バイステックの7原則
ケースワークの初期の段階では、ワーカーとクライエント間での信頼関係の構築(ラポール形成)が必要不可欠です。
アメリカの社会福祉学者であるバイステックは、著書『ケースワークの原則』において、クライエントとの援助関係の形成の際に必要なワーカーの姿勢や態度を7つの原則として提唱しました。
❶「個別化の原則」とは、クライエントの「個人として扱われたい」という特別な欲求に寄り添った考え方で、ワーカーが自己の価値観を押し付けることなくクライエントを一人の個人としてとらえ、他のクライエントと比較せずクライエントの置かれている状況を理解する原則です。
クライエントの苦しみは当人にしかわからない個別性の問題ととらえ尊重します。たとえば、クライエントを「認知症高齢者」や「障害者」などと一括りにとらえず、一人ひとり異なる人生経験を持った個人としてとらえるといったことです。
❷「意図的な感情表出の原則」とは、「自由に感情を表現したい」というクライエントの欲求に寄り添った考え方で、クライエントの感情表現を尊重するものです。
クライエントの感情表出自体が目的ではなく、その裏にある意図を理解し対応することが求められます。
感情を伴いながら自分自身の状況を告白するクライエントも多いですが、中にはマイナスな感情を抑えてしまう人もいます。
そのようなクライエントのニードを認識し、プライバシーの守られる安全な環境の中で安心して感情表現ができるよう支援することが必要です。
❸「統制された情緒的関与の原則」とは、「共感的な反応を示してほしい」というクライエントの欲求に寄り添った考え方で、ワーカー自身がクライエントの感情に呑み込まれないよう自らの情緒的混乱をコントロールできるようにする原則です。
正確に、かつ問題なくケース解決に導くため、ワーカー自身がクライエントの心を理解し、自らの感情を自覚・吟味し統制して接していくことを要求する考え方です。
❹「受容の原則」とは、クライエントの「価値ある人として扱ってほしい」という欲求に寄り添い、クライエントをそのまま受け止める原則です。
ワーカーは、クライエントの行動、態度、価値観、感情を受け容れて反射する。クライエントの言動などを否定せず、命令もしてはなりません。
❺「非審判的態度の原則」とは、クライエントの「批判しないでほしい」という欲求に寄り添い、クライエントを一方的に非難したり判断したりしない原則です。
ワーカーは、自己の価値観を押し付けることなく、クライエントの抱えている問題を頭ごなしに批判したり判断したりしないことを常に心がけます。
❻「自己決定の原則」とは、クライエントの「自分で選び自分で決めたい」という欲求に寄り添った考え方で、意思決定の主体はクライエントであるという原則です。

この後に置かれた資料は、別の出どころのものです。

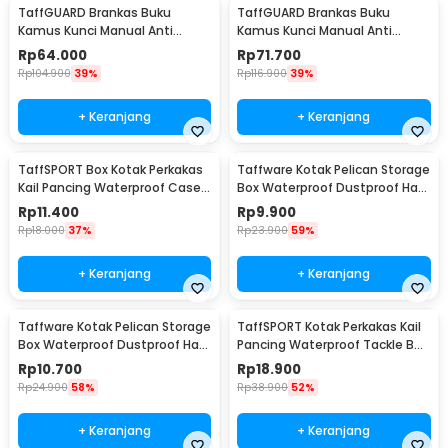
TaffGUARD Brankas Buku
TaffGUARD Brankas Buku
Kamus Kunci Manual Anti
Kamus Kunci Manual Anti
Maling Hidden Safe Box Sedang
Maling Hidden Safe Box Besar -
Rp
64.000
Rp
71.700
- KB-10L
KB-10L
Rp
104.900
39%
Rp
116.900
39%
+ Keranjang
+ Keranjang
TaffSPORT Box Kotak Perkakas
Taffware Kotak Pelican Storage
Kail Pancing Waterproof Case -
Box Waterproof Dustproof Hard
Q041
Case ABS S - G10/J020
Rp
11.400
Rp
9.900
Rp
18.000
37%
Rp
23.900
59%
+ Keranjang
+ Keranjang
Taffware Kotak Pelican Storage
TaffSPORT Kotak Perkakas Kail
Box Waterproof Dustproof Hard
Pancing Waterproof Tackle Box
Case ABS L - G10/J020
12 Grid - MCC01
Rp
10.700
Rp
18.900
Rp
24.900
58%
Rp
38.900
52%
+ Keranjang
+ Keranjang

利用するサービスの選択やお金の使途など、人生の選択、決定はクライエント自身が行うものであり、ワーカーの役割はクライエントの自己決定を促して尊重し、その条件整備に努めることにあります。
❼「秘密保持の原則」とは、「秘密を守ってほしい」というクライエントの想いに寄り添った考え方で、クライエントの情報を他に漏らさない原則です。
クライエントからの信頼を獲得するため秘密保持は絶対に守られなければなりません。
但し、虐待や DV などクライエントの生命が脅かされるような危機的な事態が想定されるときは、しかるべき支援機関に通告することが求められるため、秘密保持が解かれる場合もあります。